Выбрать главу

Набоков был враждебен монпарнасской эмигрантской атмосфере и «парижской ноте» в русской словесности; парчовая проза Бунина, когда некто выходит в очередной сад и уже отпевают зарю петухи, упомянута в «Других берегах» с незлобиво-снисходительной усмешкой. Но именно Набоков рассказал о трогательной природе «империи» и «монархии», связанных в его прозе с чем-то невозможно детским, аутсайдерским и непрактичным (Шмелев, Зайцев и генерал Краснов писали на эти темы несколько по-другому), и в первую очередь должен быть назван «постмодернистский» роман «Бледный огонь», насыщенный гротескной фантастикой, мистификаторской иронией, пародийной игрой и непонятной для англоязычных читателей полемикой с Георгием Адамовичем, идеологом пресловутой «ноты». Нелепая дореволюционная Зембля (в ней произошел переворот, и власть захватили «экстремисты»), которая замещает в романе Россию, это потерянный инфантильный рай, детский мир (так, в столице Онхаве неуклонно подрастал небольшой небоскреб из ультрамаринового стекла, а прыжки с парашютом сделались популярным видом спорта), это счастливое полубредовое детство с его болезнями, страхами, снами.
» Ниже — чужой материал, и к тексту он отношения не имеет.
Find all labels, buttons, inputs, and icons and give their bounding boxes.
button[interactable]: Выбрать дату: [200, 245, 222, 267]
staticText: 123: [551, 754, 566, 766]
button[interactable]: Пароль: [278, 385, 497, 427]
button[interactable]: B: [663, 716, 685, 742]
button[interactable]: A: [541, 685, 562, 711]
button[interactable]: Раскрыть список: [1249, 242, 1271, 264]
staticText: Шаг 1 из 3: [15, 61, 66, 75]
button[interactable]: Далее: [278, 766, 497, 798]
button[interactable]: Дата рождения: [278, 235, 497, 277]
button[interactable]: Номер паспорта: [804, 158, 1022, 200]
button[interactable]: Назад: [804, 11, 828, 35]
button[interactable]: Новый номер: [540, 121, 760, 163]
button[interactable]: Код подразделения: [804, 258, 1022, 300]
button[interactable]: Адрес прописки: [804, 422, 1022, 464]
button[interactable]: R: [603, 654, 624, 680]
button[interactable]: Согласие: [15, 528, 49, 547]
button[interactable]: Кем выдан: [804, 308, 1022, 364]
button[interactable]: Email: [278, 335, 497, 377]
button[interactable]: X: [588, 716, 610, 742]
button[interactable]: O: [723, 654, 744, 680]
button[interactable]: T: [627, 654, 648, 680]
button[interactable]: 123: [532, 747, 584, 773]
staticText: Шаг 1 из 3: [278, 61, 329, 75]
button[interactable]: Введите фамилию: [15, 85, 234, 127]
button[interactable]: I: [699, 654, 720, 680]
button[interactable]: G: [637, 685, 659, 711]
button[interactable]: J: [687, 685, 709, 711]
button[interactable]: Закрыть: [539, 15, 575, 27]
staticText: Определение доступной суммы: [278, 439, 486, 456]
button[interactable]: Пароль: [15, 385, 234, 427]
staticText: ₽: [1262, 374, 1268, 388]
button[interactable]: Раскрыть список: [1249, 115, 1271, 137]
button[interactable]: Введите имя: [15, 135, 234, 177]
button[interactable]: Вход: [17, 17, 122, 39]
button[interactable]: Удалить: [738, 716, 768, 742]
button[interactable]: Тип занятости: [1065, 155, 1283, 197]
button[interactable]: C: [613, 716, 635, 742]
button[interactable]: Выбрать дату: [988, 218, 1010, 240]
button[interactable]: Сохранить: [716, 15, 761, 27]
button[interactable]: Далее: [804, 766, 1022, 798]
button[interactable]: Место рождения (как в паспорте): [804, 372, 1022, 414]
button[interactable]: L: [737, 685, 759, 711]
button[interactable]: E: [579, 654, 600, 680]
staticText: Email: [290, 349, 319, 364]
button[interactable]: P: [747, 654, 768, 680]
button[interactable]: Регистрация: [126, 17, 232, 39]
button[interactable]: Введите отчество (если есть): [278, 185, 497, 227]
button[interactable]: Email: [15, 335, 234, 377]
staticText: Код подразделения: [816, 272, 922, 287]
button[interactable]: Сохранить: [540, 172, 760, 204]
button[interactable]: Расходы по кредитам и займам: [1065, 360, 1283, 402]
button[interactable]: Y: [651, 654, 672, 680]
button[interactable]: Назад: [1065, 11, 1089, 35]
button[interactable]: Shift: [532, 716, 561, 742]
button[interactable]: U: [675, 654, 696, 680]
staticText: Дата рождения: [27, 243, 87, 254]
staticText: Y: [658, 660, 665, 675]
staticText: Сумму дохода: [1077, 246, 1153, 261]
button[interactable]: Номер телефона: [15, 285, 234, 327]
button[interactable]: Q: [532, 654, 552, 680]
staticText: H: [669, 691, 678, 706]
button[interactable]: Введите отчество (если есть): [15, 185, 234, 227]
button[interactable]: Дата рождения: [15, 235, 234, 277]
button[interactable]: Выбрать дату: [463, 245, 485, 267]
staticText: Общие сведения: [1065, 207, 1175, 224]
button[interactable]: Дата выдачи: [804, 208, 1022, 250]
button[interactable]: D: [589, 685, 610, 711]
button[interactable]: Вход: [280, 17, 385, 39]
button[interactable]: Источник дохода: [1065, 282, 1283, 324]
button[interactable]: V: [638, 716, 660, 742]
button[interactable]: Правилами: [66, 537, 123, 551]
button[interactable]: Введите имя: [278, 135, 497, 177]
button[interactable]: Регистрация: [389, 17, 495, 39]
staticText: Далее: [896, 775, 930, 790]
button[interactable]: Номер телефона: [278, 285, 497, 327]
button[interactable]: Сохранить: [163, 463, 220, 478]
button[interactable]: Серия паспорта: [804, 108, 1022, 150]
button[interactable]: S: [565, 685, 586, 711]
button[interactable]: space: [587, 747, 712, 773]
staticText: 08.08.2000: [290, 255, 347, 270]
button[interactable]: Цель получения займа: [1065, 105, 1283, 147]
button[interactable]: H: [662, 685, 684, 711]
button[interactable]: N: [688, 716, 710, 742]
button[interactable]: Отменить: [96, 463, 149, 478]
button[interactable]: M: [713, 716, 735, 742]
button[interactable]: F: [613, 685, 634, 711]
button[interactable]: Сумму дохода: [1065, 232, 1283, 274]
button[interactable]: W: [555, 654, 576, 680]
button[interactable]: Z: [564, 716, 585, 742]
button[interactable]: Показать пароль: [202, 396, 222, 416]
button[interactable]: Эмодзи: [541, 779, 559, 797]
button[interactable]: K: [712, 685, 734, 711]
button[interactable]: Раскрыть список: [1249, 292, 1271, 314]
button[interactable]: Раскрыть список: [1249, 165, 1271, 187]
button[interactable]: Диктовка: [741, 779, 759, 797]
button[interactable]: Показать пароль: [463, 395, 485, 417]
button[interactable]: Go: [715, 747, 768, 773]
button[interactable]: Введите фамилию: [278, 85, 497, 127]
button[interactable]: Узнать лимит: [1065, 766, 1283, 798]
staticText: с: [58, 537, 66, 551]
Вспоминает о нем типичный набоковский аутсайдер — беглый земблянский король Карл-Ксаверий Возлюбленный, он же Чарлз Кинбот, эстет, литератор, пылкий гомосексуалист и, возможно, никакой не король, а повредившийся русский писатель, он же профессор-словесник, который отгородился от эмигрантского разложения вымышленным, сновидческим царством. Земблянский идиотизм с его русским языком для образованного класса, дремучими монархами (Тургус Третий, Уран Последний), фантастическими переводами из Шекспира и оравой дареных мальчиков из Трота, Тосканы и Альбаноланда — гротескная эта кукольная забава символизирует русскую культурно-государственную тотальность, смещенную по законам творческого воображения и окутанную насмешливым состраданием. Безвозвратно потерянная Россия, ее сердце, ее триединая сущность: «империя — монархия — литература» — может отныне существовать лишь в карликовой ипостаси, порожденной мистификаторской работой памяти, но только эта обманная, безумная память способна еще сохранить в себе или выдумать-вспомнить простоту традиционного («земблянского») уклада, про которую ни сном ни духом не ведает монструозный мир «Приглашения на казнь» с его литературным русским девятнадцатым веком (маленький волосатый Пушкин, похожий на крысу Гоголь, толстоносенький старичок Толстой), обслуживающим веселый людоедский режим.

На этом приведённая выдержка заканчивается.